> **Work item**
For each line in the data below that holds "staticText", return a copy.

> **Exercise inputs**
==*==

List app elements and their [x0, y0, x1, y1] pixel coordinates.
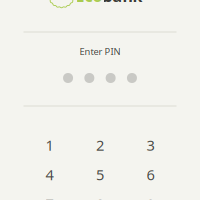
- staticText: 5: [96, 165, 104, 184]
- button[interactable]: 7: [24, 189, 74, 200]
- staticText: 3: [146, 135, 154, 155]
- button[interactable]: 4: [24, 160, 74, 190]
- staticText: 2: [96, 135, 104, 155]
- button[interactable]: 6: [126, 160, 176, 190]
- button[interactable]: Ecobank: [0, 0, 200, 20]
- staticText: bank: [102, 0, 142, 6]
- staticText: 6: [146, 165, 154, 184]
- button[interactable]: 2: [75, 130, 125, 160]
- button[interactable]: 3: [126, 130, 176, 160]
- staticText: 8: [96, 194, 104, 200]
- staticText: Enter PIN: [80, 45, 120, 58]
- button[interactable]: 1: [24, 130, 74, 160]
- staticText: 7: [46, 194, 54, 200]
- staticText: 4: [46, 165, 54, 184]
- button[interactable]: 5: [75, 160, 125, 190]
- staticText: Eco: [76, 0, 102, 6]
- staticText: 1: [46, 135, 54, 155]
- staticText: 9: [146, 194, 154, 200]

==*==

> **Solution for this exercise**
- staticText: 5: [96, 165, 104, 184]
- staticText: 3: [146, 135, 154, 155]
- staticText: 2: [96, 135, 104, 155]
- staticText: bank: [102, 0, 142, 6]
- staticText: 6: [146, 165, 154, 184]
- staticText: 8: [96, 194, 104, 200]
- staticText: Enter PIN: [80, 45, 120, 58]
- staticText: 7: [46, 194, 54, 200]
- staticText: 4: [46, 165, 54, 184]
- staticText: Eco: [76, 0, 102, 6]
- staticText: 1: [46, 135, 54, 155]
- staticText: 9: [146, 194, 154, 200]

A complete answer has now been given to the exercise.